FreeRTOS Heap corruption

segonzal · July 27, 2023, 6:58am

Hello,

I’m playing around with a FreeRTOS app and I’ve come up with something that looks a bit strange, some head corruption, the sequence goes on something like this:

An application task with a priority higher than the priority of the timer task is running and is about to delete its RTOS primitives before terminating. One of these primitives is an event group.
An ISR runs and signals the event group using xEventGroupSetBitsFromISR(). That sends a message to the low-priority timer task, and that message contains a pointer to the event group object.
When the ISR exits, the application task with a priority higher than the priority of the timer task continues running. The task calls vEventGroupDelete() to delete the event group and then terminates itself.
The FreeRTOS timer task is scheduled to run. It picks up the message that’s asking it to signal the event flags object, but that object was deleted already in step 3. The signalling changes some state in the object, but that ends up stepping on some random part of the heap and corrupts the heap.
The application eventually crashes when allocating from the corrupted heap.

I think that vEventGroupDelete() does not say if you’re not allowed to delete the object from a task that has higher priority than the timer task if the object was recently signalled from an ISR. Does it makes sense that if the kernel implements the signalling operation via some deferred call, that deferred call would be canceled in the delete operation if the deferred call has not yet run?

I would like to understand this better.

Also, to avoid accessing memory that has been freed, should the message sent by xEventGroupSetBitsFromISR() to the timer task’s queue be somehow canceled by vEventGroupDelete() if the timer task hasn’t run yet, or should vEventGroupDelete() document some extra limitation regarding when you’re allowed to delete the Event Group object?

Kind regards,
Sergio.

aggarg · July 27, 2023, 8:36am

This is a case of “use after free”. I do not think there is way to cancel the call posted to timer queue. Can you not make the timer task highest priority?
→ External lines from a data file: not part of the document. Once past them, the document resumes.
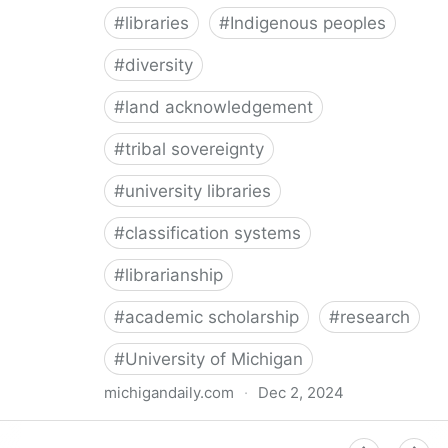
#
libraries
#
Indigenous peoples
#
diversity
#
land acknowledgement
#
tribal sovereignty
#
university libraries
#
classification systems
#
librarianship
#
academic scholarship
#
research
#
University of Michigan
michigandaily.com
·
Dec 2, 2024
U-M Libraries Celebrate Doobiigeng Classification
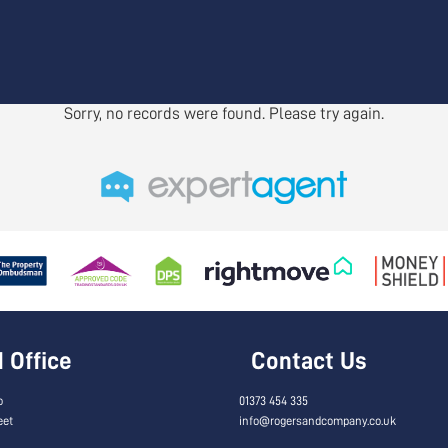
Sorry, no records were found. Please try again.
Office
Contact Us
o
01373 454 335
eet
info@rogersandcompany.co.uk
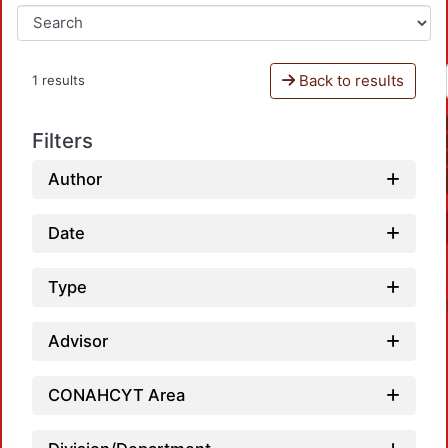
Back to results
1 results
Filters
Author
Date
Type
Advisor
CONAHCYT Area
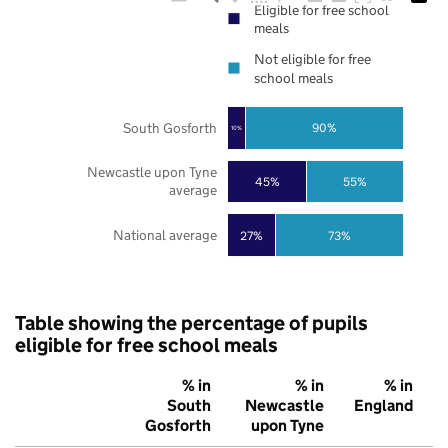
Eligible for free school
meals
Not eligible for free
school meals
South Gosforth
90%
10%
Newcastle upon Tyne
45%
55%
average
National average
27%
73%
Table showing the percentage of pupils
eligible for free school meals
% in
% in
% in
South
Newcastle
England
Gosforth
upon Tyne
Why do you need to delete RTOS primitives and tasks?

richard-damon · July 27, 2023, 12:05pm

A basic rule for handling the “lifetime” of objects in a multi-threaded system is that you can not end the life of an object unless you KNOW you have exclusive access to it, that is, no other thread might attempt an access.

Since the ISR might access the EventGroup, the task can’t delete the EventGroup until after it makes sure the ISR will not access it anymore, and since the signaling from the ISR to the EventGroup is done via the Timer/Service task, if the ISR has already signaled it, the task can’t delete the EventGroup until that signal is processed. (That second part of the problem can only occur if the task isn’t lower priority than the Timer/Service task).

Your operation is essentially fundamentally built with a race condition, so needs to be modified to eliminate it.

Note, unless this task is the only task to be using the EventGroup, you also have the problem that any other task using it needs to handle the EventGroup going away.

My normal answer is that these sorts of primitives don’t get deleted and then recreated later, but just live for the life of the program. They are created before the scheduler starts and just iv

segonzal · July 28, 2023, 4:32am

I have tested making the Timer Task with the higher priority before and it does solve the task priority problem, I will take these into consideration so that I can accommodate my architecture.

Thank you very much for your answers, they have helped a lot!